European Countries, and the UN, Take a July Vacation From Ukraine

The findings come as 19 retired American generals and former security officials have called on Washington to ramp up arms supplies to Kyiv.

AP/file
A woman wrapped in a Ukrainian flag stands near Russian troops during a rally against Russian occupation in Kherson, Ukraine, March 19, 2022. AP/file

Europe’s six largest countries failed in July to make any new military pledges or other relevant commitments to helping Ukraine eject Russia from its territory, the first month that has happened since Moscow launched its invasion in February. This is according to newly released data from the Kiel Institute for the World Economy, and comes at a time when Ukraine is gearing up for a major counter-offensive against Russian forces in the occupied Kherson region. 

The Kiel Institute’s data, slated for release today, cover 40 countries with an emphasis on Europe; the half dozen said to be coming up short in terms of support for Kyiv include Britain, France, Germany, Spain, Italy, and Poland.

According to a report in Politico, the findings back many Ukrainian officials’ contention “that major European powers are not keeping up with the military aid coming from the U.S., and that having led the charge, big-hitting Britain and Poland may be running out of steam.” The head of the institute’s Ukraine Support Tracker, Christoph Trebesch, told Politico that “despite the war entering a critical phase, new aid initiatives have dried up.” While pledges for another $1.5 billion in aid were made at a Ukraine donor conference at Copenhagen last week, that amount “is meager compared to what was raised in earlier conferences,” he said.

The findings come as 19 retired American generals and former security officials have called on Washington to ramp up arms supplies to Kyiv, and without delay. By only “providing aid sufficient to produce a stalemate, but not enough to roll back Russian territorial gains, the Biden administration may be unintentionally seizing defeat from the jaws of victory.” That open letter, under the title “US must arm Ukraine now, before it’s too late,” was published in the Hill and signed by the likes of the former supreme commander of NATO forces in Europe, General Philip Breedlove, and three former ambassadors to Ukraine. 

Earlier this month,  the AP reported that the Biden administration said it would be shipping its biggest yet direct delivery of weapons to Ukraine as “it prepares for a potentially decisive counteroffensive in the south against Russia, sending $1 billion in rockets, ammunition and other material to Ukraine from Defense Department stockpiles.” 

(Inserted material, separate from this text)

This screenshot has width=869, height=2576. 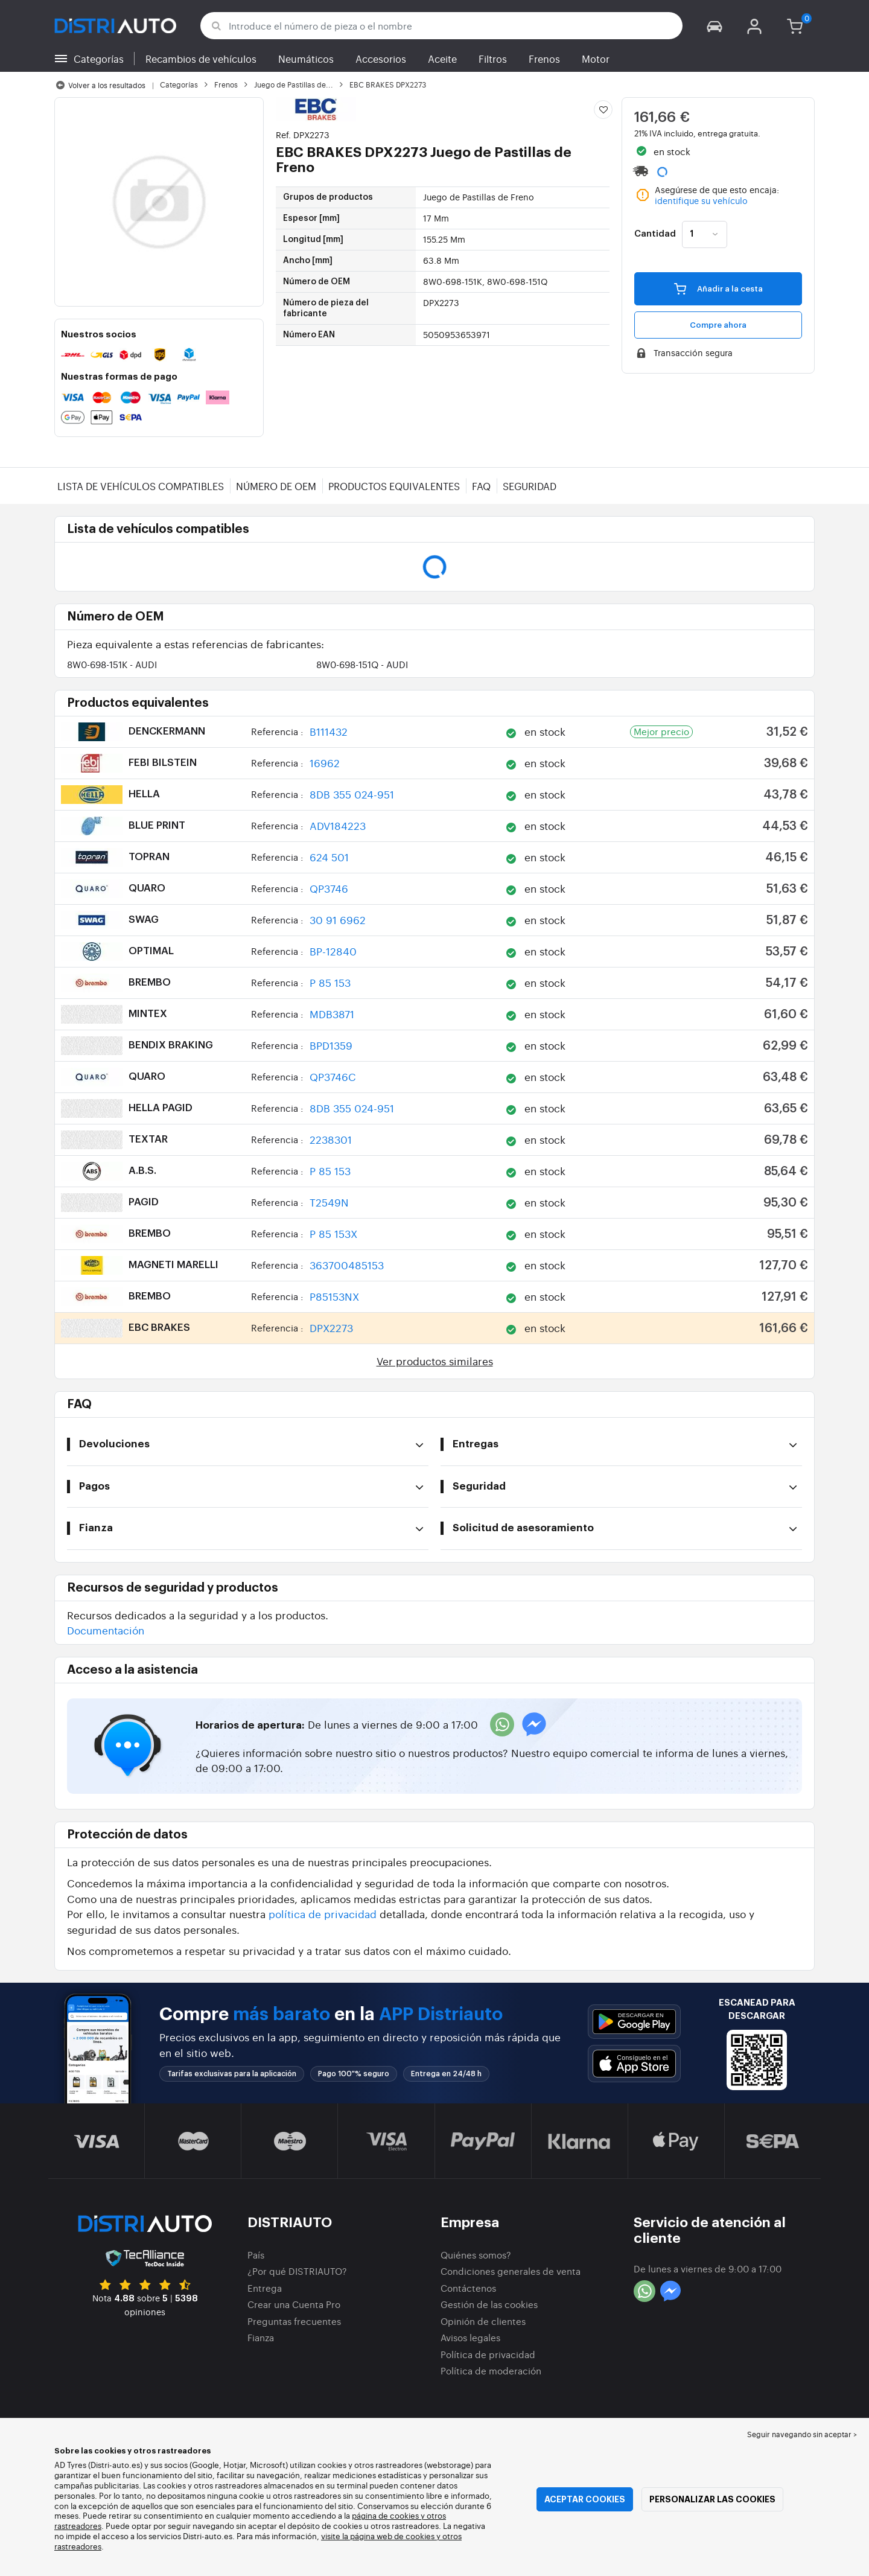 What do you see at coordinates (489, 2304) in the screenshot?
I see `Gestión de las cookies` at bounding box center [489, 2304].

For the authors of the open letter, though, that is not enough and delivery needs to speed up. The letter reads in part, “The Biden administration should move more quickly and strategically in meeting Ukrainian requests for weapons systems. And when it decides to send more advanced weapons, like HIMARS artillery, it should send them in larger quantities that maximize their impact on the battlefield.”

“Beyond this,” it continues, “Ukraine needs more short- and medium-range air defense to counter Russian air and missile attacks.” Russia has routinely fired missiles at civilian targets in and around Ukrainian cities.

There are also growing signs that efforts to give a lift to Ukraine by punishing Russia economically are flagging. The headline of a new Reuters report sums it up: “Action Wanes at UN to Isolate Russia Almost Six Months into Ukraine War.” In that report, the UN director at the independent International Crisis Group, Richard Gowan, said, “As the war has dragged on, it has become harder to find meaningful ways to penalize Russia.”

The report cites EU inaction on the human rights front, too: “The European Union mulled a plan in June to appoint a UN expert to investigate human rights violations in Russia,” but “it shelved the idea over fears nearly half the 47-member UN Human Rights Council in Geneva might oppose it.”

All of that is to the detriment of Ukraine — which has branded Russia a terrorist state and would like to see the country ejected from the UN altogether — and to the probable satisfaction of Russia, which of course can wield its veto power as a member of the Security Council to shield itself from sanctions. According to the Reuters report, the Russian mission to the United Nations in Geneva said that Western states “know all too well that it’s impossible to isolate Russia since it’s a global power.”

A trilateral meeting of the UN secretary-general, Antonio Guterres, with President Zelensky and his Turkish counterpart, Tayyip Erdogan, in Ukraine today may yet galvanize the war effort. The Russian president, Vladimir Putin, was not invited to the meeting at Lviv, in the western section of Ukraine near the border with Poland. Ahead of the meeting, Russian missiles struck the Kharkiv region, killing at least five people. The number of wounded was not immediately known.